Stored data
———
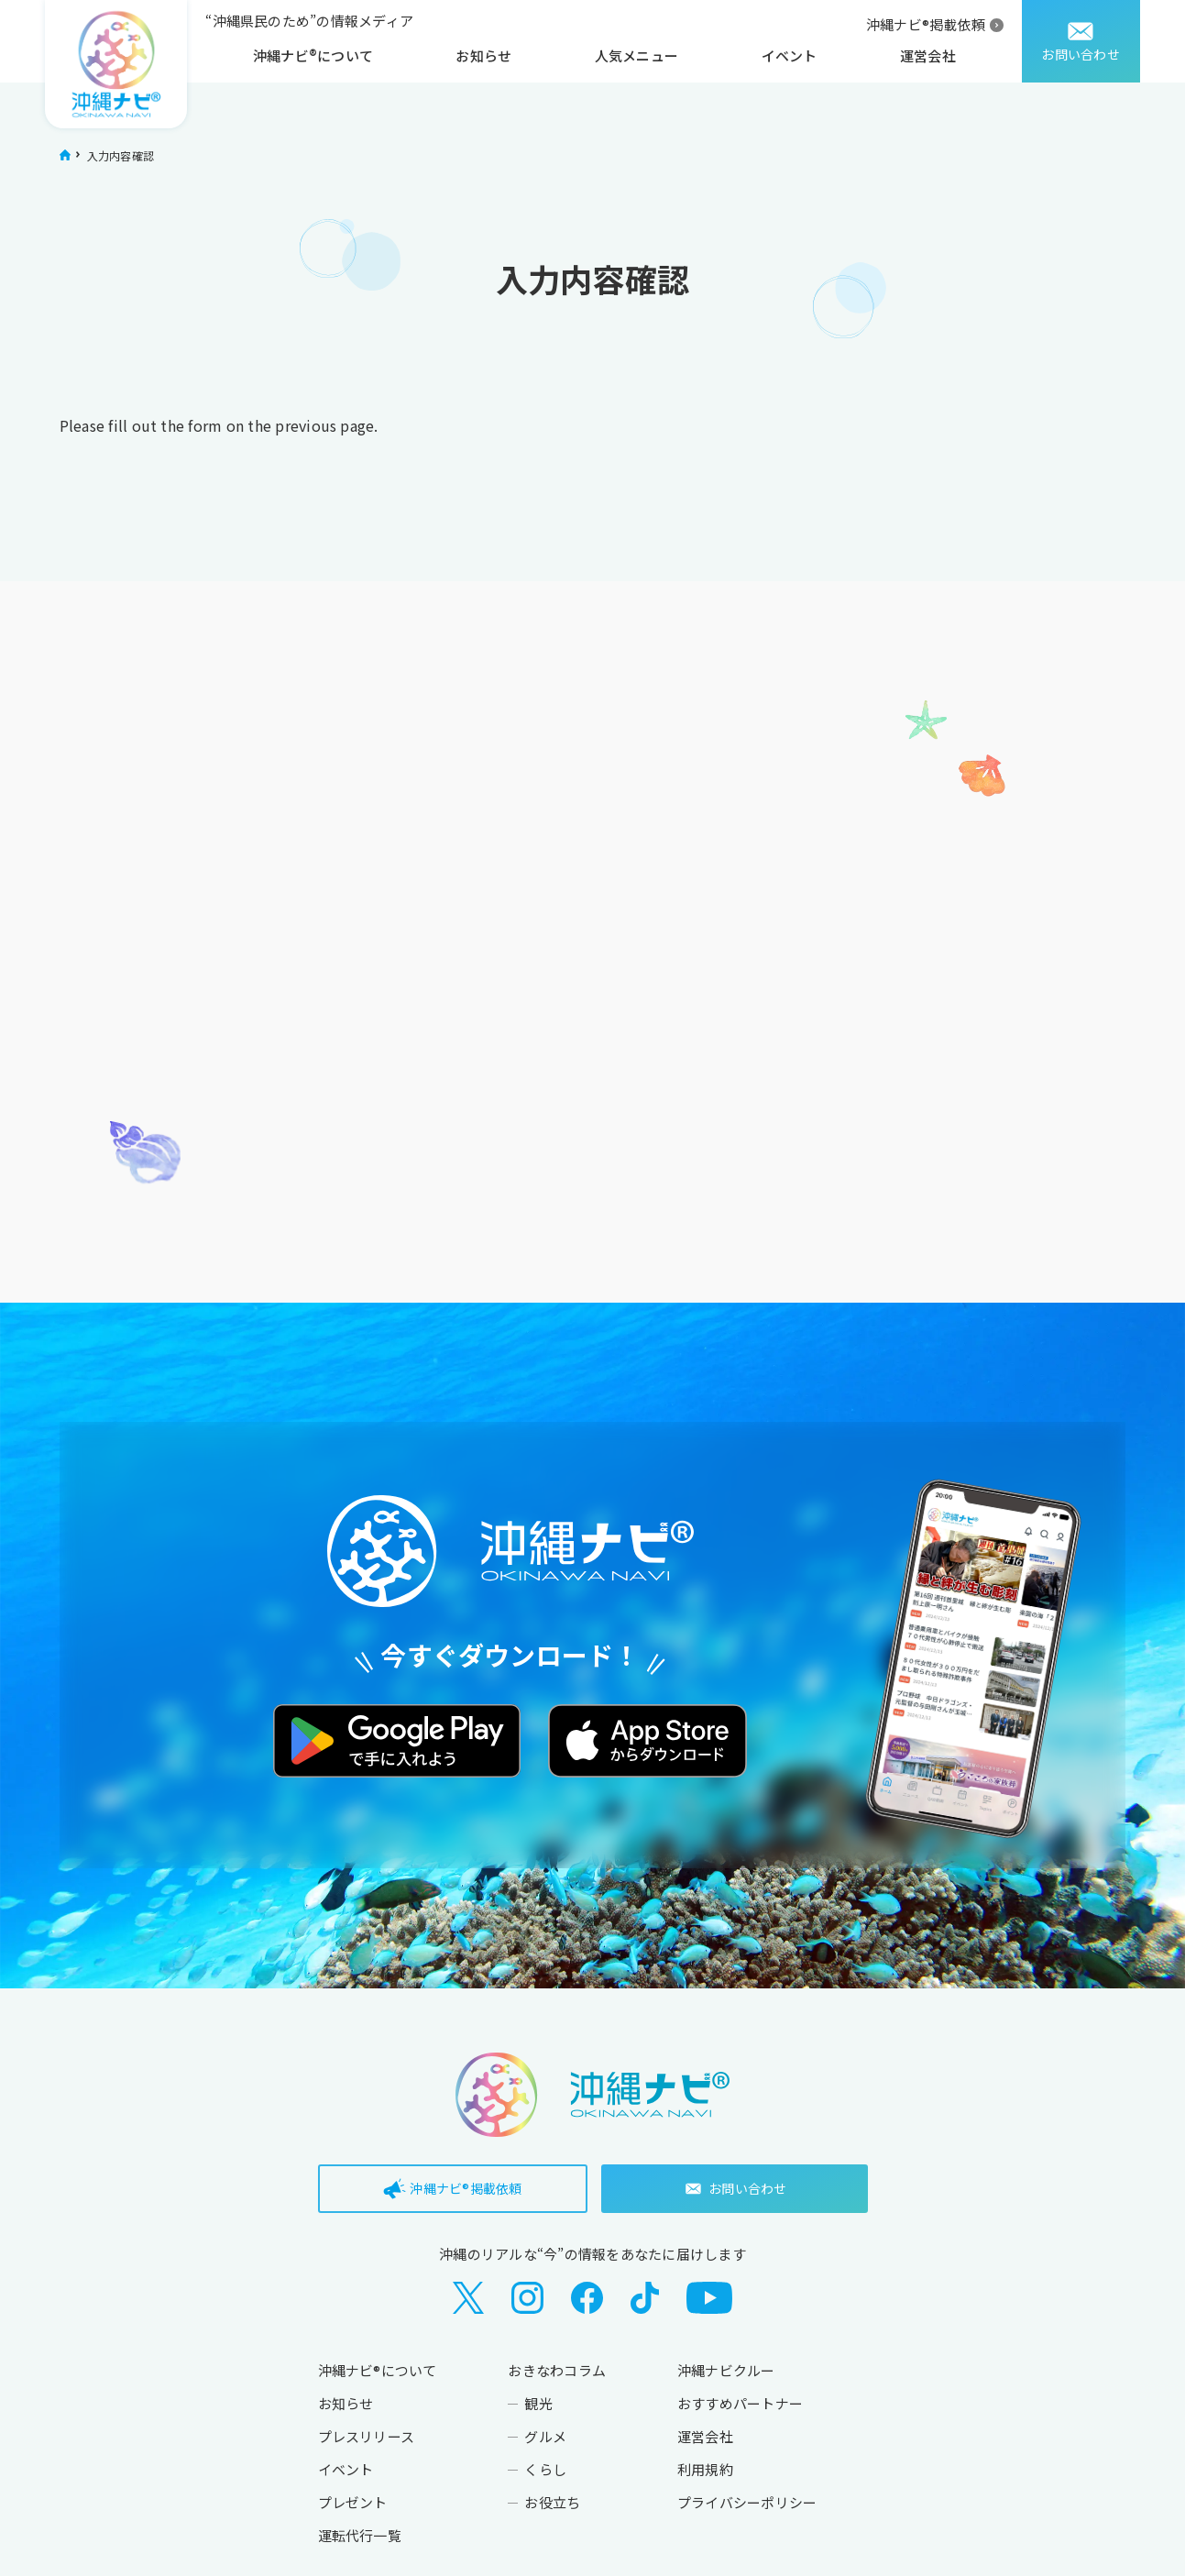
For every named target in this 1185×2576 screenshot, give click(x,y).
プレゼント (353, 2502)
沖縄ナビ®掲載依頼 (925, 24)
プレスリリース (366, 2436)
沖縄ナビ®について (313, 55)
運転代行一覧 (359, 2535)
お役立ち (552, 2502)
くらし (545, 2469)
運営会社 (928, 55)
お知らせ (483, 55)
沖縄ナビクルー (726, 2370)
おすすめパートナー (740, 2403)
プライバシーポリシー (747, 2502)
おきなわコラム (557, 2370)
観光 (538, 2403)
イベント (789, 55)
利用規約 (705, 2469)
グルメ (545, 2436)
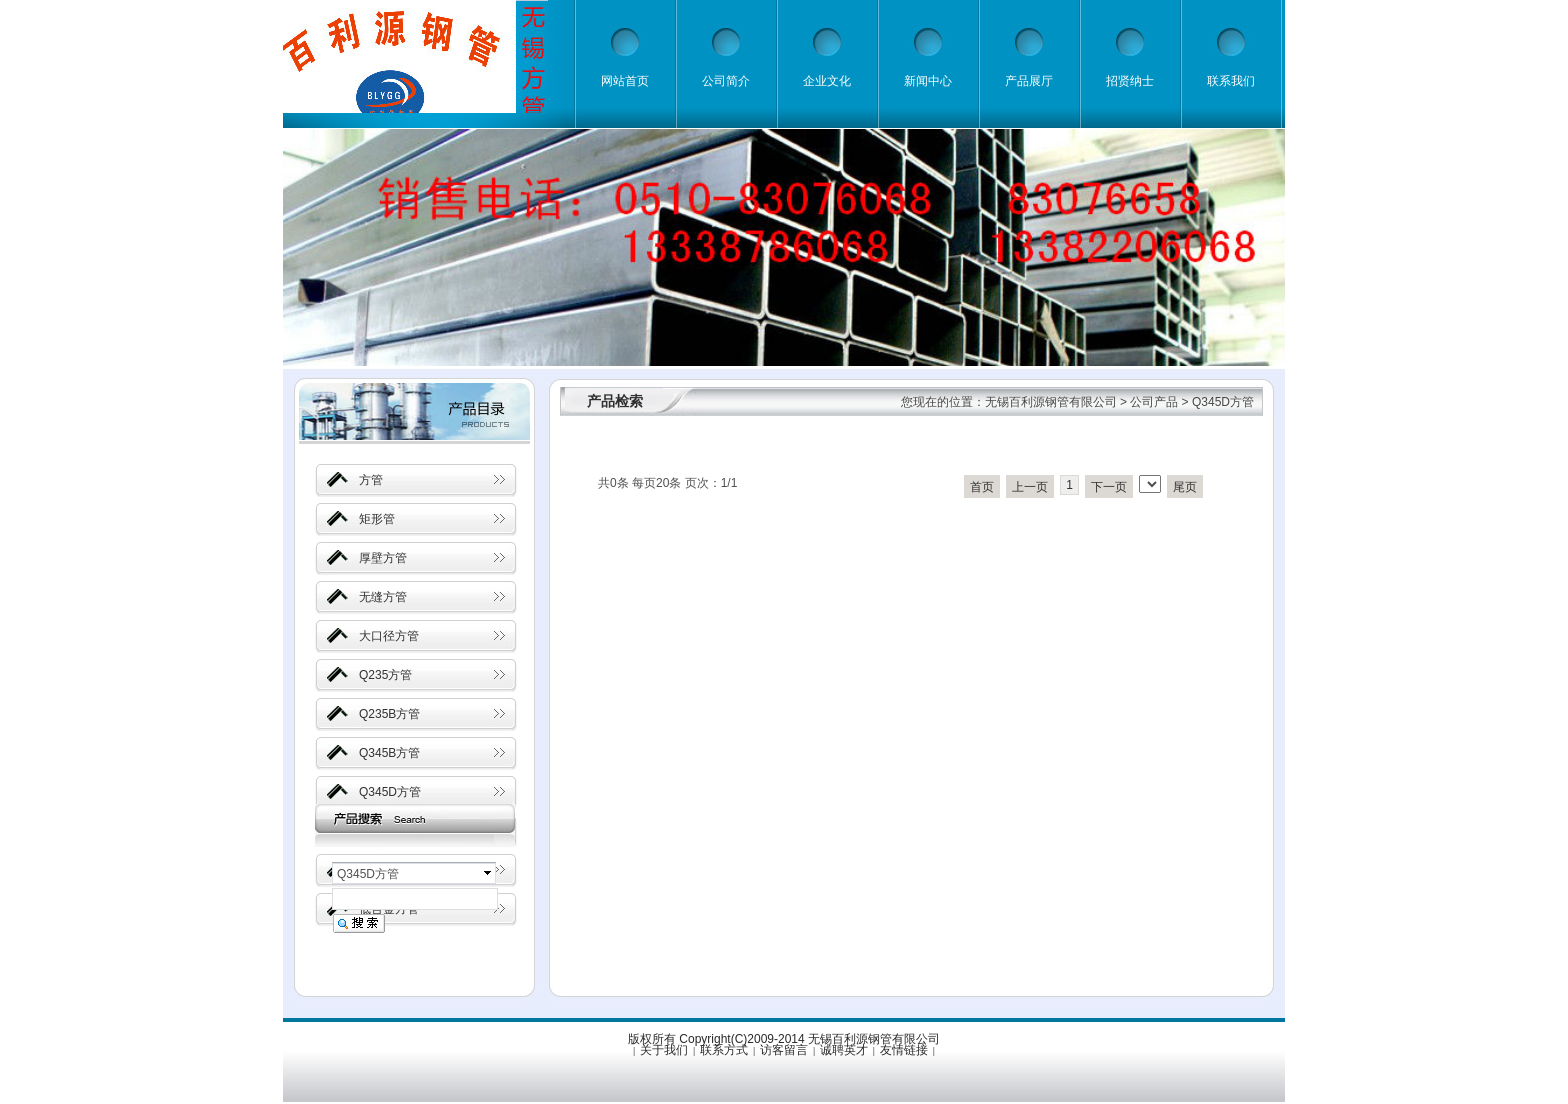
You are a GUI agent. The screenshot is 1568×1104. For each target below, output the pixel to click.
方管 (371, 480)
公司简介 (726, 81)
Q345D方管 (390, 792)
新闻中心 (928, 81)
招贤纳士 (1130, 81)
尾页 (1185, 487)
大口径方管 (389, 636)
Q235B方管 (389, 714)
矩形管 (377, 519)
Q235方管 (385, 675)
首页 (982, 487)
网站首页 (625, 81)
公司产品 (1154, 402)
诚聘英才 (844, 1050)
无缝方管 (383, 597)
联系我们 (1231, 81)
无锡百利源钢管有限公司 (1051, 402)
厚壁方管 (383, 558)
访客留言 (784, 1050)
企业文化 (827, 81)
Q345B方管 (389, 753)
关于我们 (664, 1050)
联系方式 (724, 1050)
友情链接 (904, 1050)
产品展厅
———
Each line above has to be returned exactly. Drop the pictures.

### Answer
For every named target in this 1185×2576 screenshot, give click(x,y).
プレゼント (353, 2502)
沖縄ナビ®掲載依頼 (925, 24)
プレスリリース (366, 2436)
沖縄ナビ®について (313, 55)
運転代行一覧 (359, 2535)
お役立ち (552, 2502)
くらし (545, 2469)
運営会社 (928, 55)
お知らせ (483, 55)
沖縄ナビクルー (726, 2370)
おすすめパートナー (740, 2403)
プライバシーポリシー (747, 2502)
おきなわコラム (557, 2370)
観光 (538, 2403)
イベント (789, 55)
利用規約 (705, 2469)
グルメ (545, 2436)
You are a GUI agent. The screenshot is 1568×1104. For each target below, output the pixel to click.
方管 (371, 480)
公司简介 (726, 81)
Q345D方管 (390, 792)
新闻中心 (928, 81)
招贤纳士 (1130, 81)
尾页 (1185, 487)
大口径方管 (389, 636)
Q235B方管 (389, 714)
矩形管 (377, 519)
Q235方管 (385, 675)
首页 (982, 487)
网站首页 (625, 81)
公司产品 (1154, 402)
诚聘英才 (844, 1050)
无缝方管 (383, 597)
联系我们 (1231, 81)
无锡百利源钢管有限公司 (1051, 402)
厚壁方管 (383, 558)
访客留言 (784, 1050)
企业文化 (827, 81)
Q345B方管 (389, 753)
关于我们 (664, 1050)
联系方式 (724, 1050)
友情链接 (904, 1050)
产品展厅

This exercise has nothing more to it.